[Dataset items]
::::

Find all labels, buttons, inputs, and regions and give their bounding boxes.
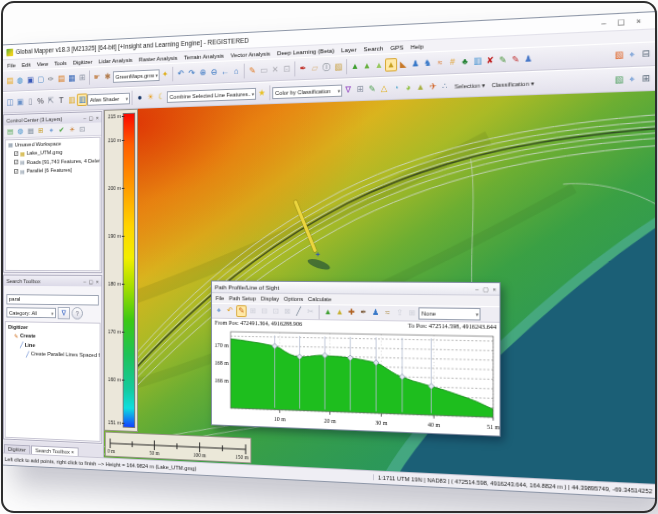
grid2-icon[interactable]: ⊟ — [259, 305, 269, 317]
image-view-icon[interactable]: ▥ — [471, 54, 484, 68]
warning-triangle-icon[interactable]: △ — [378, 82, 390, 96]
moon-icon[interactable]: ☾ — [156, 90, 167, 103]
dialog-menu-file[interactable]: File — [216, 295, 225, 301]
menu-gps[interactable]: GPS — [390, 43, 403, 51]
tools-icon[interactable]: ✑ — [46, 73, 56, 86]
menu-deep-learning-beta[interactable]: Deep Learning (Beta) — [277, 47, 334, 57]
search-results-tree[interactable]: Digitizer✎Create╱Line╱Create Parallel Li… — [5, 321, 101, 442]
text-label-icon[interactable]: T — [56, 94, 66, 107]
percent-zoom-icon[interactable]: % — [35, 95, 45, 108]
layers-list-icon[interactable]: ▤ — [56, 72, 66, 85]
favorite-icon[interactable]: ✦ — [160, 68, 171, 81]
terrain-small-icon[interactable]: ▲ — [414, 80, 426, 94]
dialog-maximize-button[interactable]: ▢ — [483, 286, 489, 292]
filter-funnel-button[interactable]: ∇ — [58, 307, 70, 319]
tree-item-create-parallel-lines-spaced-from-select[interactable]: ╱Create Parallel Lines Spaced from Selec… — [6, 349, 100, 360]
road-icon[interactable]: ≈ — [434, 56, 446, 70]
panel-minimize-button[interactable]: – — [83, 278, 86, 284]
paint-red-icon[interactable]: ✎ — [509, 53, 522, 67]
category-combo[interactable]: Category: All ▾ — [6, 307, 56, 318]
night-globe-icon[interactable]: ● — [134, 91, 145, 104]
path-wave-icon[interactable]: ≈ — [382, 307, 393, 319]
zoom-to-layer-icon[interactable]: ⌖ — [46, 125, 55, 136]
menu-raster-analysis[interactable]: Raster Analysis — [139, 54, 178, 63]
dialog-menu-calculate[interactable]: Calculate — [308, 296, 332, 302]
brush-icon[interactable]: ✒ — [297, 62, 309, 75]
los-combo[interactable]: None▾ — [418, 307, 480, 320]
map-view[interactable]: 215 m210 m200 m190 m180 m170 m160 m151 m… — [104, 91, 656, 484]
menu-file[interactable]: File — [7, 62, 15, 69]
menu-tools[interactable]: Tools — [54, 59, 67, 66]
minimize-button[interactable]: – — [602, 18, 607, 28]
digitizer-action-combo[interactable]: Combine Selected Line Features...▾ — [167, 87, 256, 102]
lidar-edit-icon[interactable]: ✎ — [366, 82, 378, 96]
zoom-out-icon[interactable]: ⊖ — [208, 66, 219, 79]
selection-dropdown[interactable]: Selection ▾ — [451, 81, 488, 90]
checkbox-checked[interactable]: ✓ — [14, 151, 18, 156]
path-profile-icon[interactable]: ▲ — [385, 58, 397, 72]
dialog-close-button[interactable]: × — [493, 286, 497, 292]
menu-view[interactable]: View — [37, 60, 48, 67]
find-data-icon[interactable]: ⊞ — [77, 72, 87, 85]
create-terrain-icon[interactable]: ▲ — [349, 60, 361, 74]
elevation-profile-chart[interactable]: 170 m168 m166 m10 m20 m30 m40 m51 m — [212, 328, 500, 435]
home-view-icon[interactable]: ⌂ — [231, 65, 242, 78]
tree-icon[interactable]: ♣ — [459, 55, 472, 69]
new-view-icon[interactable]: ▣ — [15, 96, 25, 109]
open-file-icon[interactable]: ▤ — [5, 75, 15, 88]
shader-combo[interactable]: Atlas Shader▾ — [87, 92, 130, 105]
restore-button[interactable]: ▢ — [617, 17, 625, 27]
layer-settings-icon[interactable]: ⊡ — [78, 124, 88, 135]
info-icon[interactable]: Ⓘ — [321, 61, 333, 75]
document-icon[interactable]: ▯ — [25, 95, 35, 108]
layer-options-icon[interactable]: ☀ — [67, 124, 77, 135]
flatten-terrain-icon[interactable]: ▲ — [373, 58, 385, 72]
panel-close-button[interactable]: × — [96, 278, 99, 284]
panel-close-button[interactable]: × — [96, 114, 99, 120]
cut-fill-icon[interactable]: ✚ — [346, 306, 357, 318]
shader-chart-icon[interactable]: ▥ — [77, 93, 87, 106]
color-by-combo[interactable]: Color by Classification▾ — [272, 84, 342, 99]
workspace-combo[interactable]: GreenMaps.gmw▾ — [113, 69, 160, 83]
previous-view-icon[interactable]: ← — [219, 65, 230, 78]
panel-float-button[interactable]: ▢ — [89, 115, 94, 121]
layer-tree[interactable]: ▦Unsaved Workspace✓▦Lake_UTM.gmg✓▤Roads … — [5, 137, 101, 271]
edit-path-icon[interactable]: ✎ — [236, 305, 246, 317]
grid4-icon[interactable]: ⊠ — [282, 306, 293, 318]
panel-minimize-button[interactable]: – — [83, 115, 86, 121]
dialog-menu-display[interactable]: Display — [261, 296, 279, 302]
one-to-one-icon[interactable]: ⇱ — [46, 95, 56, 108]
magnifier-icon[interactable]: ⌖ — [626, 72, 639, 86]
search-input[interactable] — [6, 294, 98, 305]
terrain-green-icon[interactable]: ▲ — [323, 306, 334, 318]
pie-chart-icon[interactable]: ◔ — [390, 81, 402, 95]
path-profile-dialog[interactable]: Path Profile/Line of Sight –▢× FilePath … — [211, 280, 501, 436]
save-icon[interactable]: ▣ — [25, 74, 35, 87]
pie-chart2-icon[interactable]: ◕ — [402, 81, 414, 95]
zoom-search-icon[interactable]: ⌖ — [626, 47, 639, 62]
binary-icon[interactable]: ⊞ — [639, 72, 653, 87]
lidar-grid-icon[interactable]: ⊞ — [354, 83, 366, 97]
vertex-edit-icon[interactable]: ⊡ — [281, 63, 293, 76]
map-colors-icon[interactable]: ▧ — [612, 73, 625, 87]
copy-icon[interactable]: ⊞ — [406, 307, 417, 319]
scatter-icon[interactable]: ∴ — [439, 79, 451, 93]
measure-icon[interactable]: ✱ — [102, 70, 113, 83]
eraser-icon[interactable]: ▱ — [309, 61, 321, 75]
paint-green-icon[interactable]: ✎ — [496, 53, 509, 67]
swatch-icon[interactable]: ▧ — [332, 60, 344, 74]
chart-yellow-icon[interactable]: ▥ — [66, 94, 76, 107]
globe-icon[interactable]: ◍ — [15, 74, 25, 87]
control-center-icon[interactable]: ▦ — [66, 72, 76, 85]
checkbox-checked[interactable]: ✓ — [14, 160, 18, 165]
menu-layer[interactable]: Layer — [341, 46, 356, 54]
tree-item-parallel-6-features[interactable]: ✓▤Parallel [6 Features] — [6, 165, 100, 176]
zoom-fit-icon[interactable]: ⌖ — [214, 305, 224, 317]
digitizer-pencil-icon[interactable]: ✎ — [247, 64, 258, 77]
tile-windows-icon[interactable]: ◫ — [5, 96, 15, 109]
dialog-menu-options[interactable]: Options — [284, 296, 303, 302]
grid3-icon[interactable]: ⊡ — [270, 306, 281, 318]
help-button[interactable]: ? — [72, 307, 83, 319]
delete-feature-icon[interactable]: ✕ — [269, 63, 280, 76]
flight-path-icon[interactable]: ✈ — [427, 80, 439, 94]
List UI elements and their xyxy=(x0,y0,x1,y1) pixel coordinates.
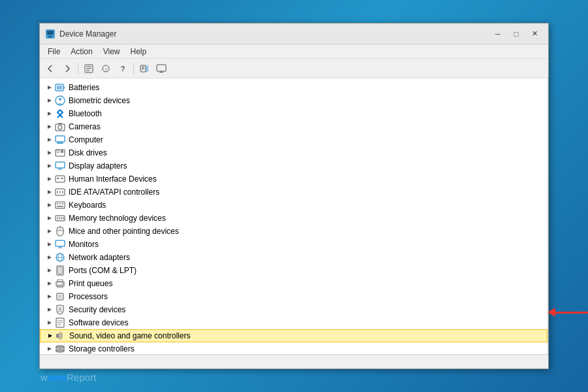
svg-rect-88 xyxy=(58,295,62,299)
properties-button[interactable] xyxy=(81,61,97,76)
expand-arrow[interactable] xyxy=(45,318,54,327)
svg-rect-31 xyxy=(56,136,65,142)
minimize-button[interactable]: ─ xyxy=(489,27,506,41)
display-button[interactable] xyxy=(154,61,169,76)
expand-arrow[interactable] xyxy=(45,279,54,288)
tree-item[interactable]: Storage controllers xyxy=(40,342,547,354)
watermark-prefix: w xyxy=(41,372,48,383)
title-bar: Device Manager ─ □ ✕ xyxy=(40,24,548,44)
tree-item[interactable]: Biometric devices xyxy=(40,94,547,107)
annotation-arrow xyxy=(547,308,588,317)
expand-arrow[interactable] xyxy=(45,305,54,314)
svg-rect-70 xyxy=(56,240,65,246)
item-icon-processor xyxy=(54,291,66,302)
window-controls: ─ □ ✕ xyxy=(489,27,543,41)
tree-item[interactable]: Network adapters xyxy=(40,251,547,264)
svg-rect-21 xyxy=(63,86,65,89)
item-icon-battery xyxy=(54,82,66,93)
expand-arrow[interactable] xyxy=(45,292,54,301)
update-driver-button[interactable]: ! xyxy=(98,61,114,76)
expand-arrow[interactable] xyxy=(45,135,54,144)
item-label: IDE ATA/ATAPI controllers xyxy=(69,188,159,197)
content-area: BatteriesBiometric devicesBluetoothCamer… xyxy=(40,78,548,354)
scan-button[interactable] xyxy=(137,61,152,76)
tree-item[interactable]: Processors xyxy=(40,290,547,303)
menu-file[interactable]: File xyxy=(42,46,65,57)
maximize-button[interactable]: □ xyxy=(508,27,525,41)
svg-rect-53 xyxy=(57,203,58,204)
expand-arrow[interactable] xyxy=(45,83,54,92)
expand-arrow[interactable] xyxy=(45,148,54,157)
expand-arrow[interactable] xyxy=(45,214,54,223)
expand-arrow[interactable] xyxy=(46,331,55,340)
tree-item[interactable]: Display adapters xyxy=(40,159,547,172)
expand-arrow[interactable] xyxy=(45,240,54,249)
svg-rect-11 xyxy=(142,67,144,67)
item-icon-memory xyxy=(54,213,66,223)
tree-item[interactable]: Disk drives xyxy=(40,146,547,159)
expand-arrow[interactable] xyxy=(45,227,54,236)
watermark-suffix: Report xyxy=(67,372,96,383)
item-label: Batteries xyxy=(69,83,99,92)
svg-rect-63 xyxy=(61,217,62,220)
expand-arrow[interactable] xyxy=(45,201,54,210)
expand-arrow[interactable] xyxy=(45,109,54,118)
tree-item[interactable]: Mice and other pointing devices xyxy=(40,225,547,238)
tree-item[interactable]: Memory technology devices xyxy=(40,212,547,225)
expand-arrow[interactable] xyxy=(45,122,54,131)
expand-arrow[interactable] xyxy=(45,96,54,105)
expand-arrow[interactable] xyxy=(45,266,54,275)
menu-view[interactable]: View xyxy=(98,46,125,57)
tree-item[interactable]: Software devices xyxy=(40,316,547,329)
svg-rect-13 xyxy=(142,69,143,70)
tree-item[interactable]: Bluetooth xyxy=(40,107,547,120)
svg-marker-77 xyxy=(48,269,52,272)
expand-arrow[interactable] xyxy=(45,161,54,171)
svg-point-37 xyxy=(57,150,59,153)
svg-marker-38 xyxy=(48,164,52,168)
expand-arrow[interactable] xyxy=(45,344,54,353)
item-label: Cameras xyxy=(69,122,101,131)
tree-item[interactable]: Security devices xyxy=(40,303,547,316)
item-label: Storage controllers xyxy=(69,344,135,353)
svg-marker-51 xyxy=(48,203,52,207)
svg-rect-54 xyxy=(59,203,61,204)
svg-rect-3 xyxy=(48,35,53,35)
tree-item[interactable]: Batteries xyxy=(40,81,547,94)
tree-item[interactable]: Computer xyxy=(40,133,547,146)
forward-button[interactable] xyxy=(59,61,75,76)
tree-item[interactable]: Sound, video and game controllers xyxy=(40,329,547,342)
tree-item[interactable]: Monitors xyxy=(40,238,547,251)
tree-item[interactable]: Human Interface Devices xyxy=(40,172,547,186)
svg-marker-30 xyxy=(48,138,52,142)
device-tree[interactable]: BatteriesBiometric devicesBluetoothCamer… xyxy=(40,78,548,354)
svg-rect-15 xyxy=(157,65,166,71)
arrow-head xyxy=(547,308,555,317)
tree-item[interactable]: Cameras xyxy=(40,120,547,133)
tree-item[interactable]: Print queues xyxy=(40,277,547,290)
svg-rect-14 xyxy=(146,65,148,72)
menu-help[interactable]: Help xyxy=(125,46,152,57)
svg-rect-2 xyxy=(48,36,52,37)
item-label: Mice and other pointing devices xyxy=(69,227,179,236)
svg-marker-34 xyxy=(48,151,52,155)
item-icon-camera xyxy=(54,122,66,132)
item-label: Bluetooth xyxy=(69,109,102,118)
svg-rect-20 xyxy=(57,86,62,90)
back-button[interactable] xyxy=(42,61,58,76)
item-label: Processors xyxy=(69,292,108,301)
item-label: Biometric devices xyxy=(69,96,130,105)
item-icon-hid xyxy=(54,174,66,184)
item-label: Keyboards xyxy=(69,201,106,210)
close-button[interactable]: ✕ xyxy=(526,27,543,41)
tree-item[interactable]: IDE ATA/ATAPI controllers xyxy=(40,186,547,199)
expand-arrow[interactable] xyxy=(45,174,54,184)
svg-marker-86 xyxy=(48,295,52,299)
menu-action[interactable]: Action xyxy=(65,46,97,57)
help-button[interactable]: ? xyxy=(115,61,131,76)
tree-item[interactable]: Ports (COM & LPT) xyxy=(40,264,547,277)
tree-item[interactable]: Keyboards xyxy=(40,199,547,212)
toolbar: ! ? xyxy=(40,59,548,78)
expand-arrow[interactable] xyxy=(45,188,54,197)
expand-arrow[interactable] xyxy=(45,253,54,262)
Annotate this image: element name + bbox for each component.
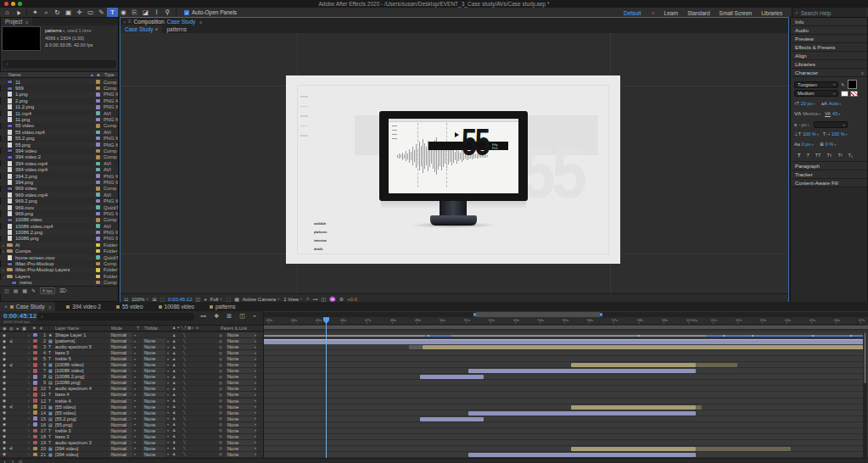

::::

# Problem to solve
Give only the number of lines in the records that contain the string "search".

# Solved exercise
3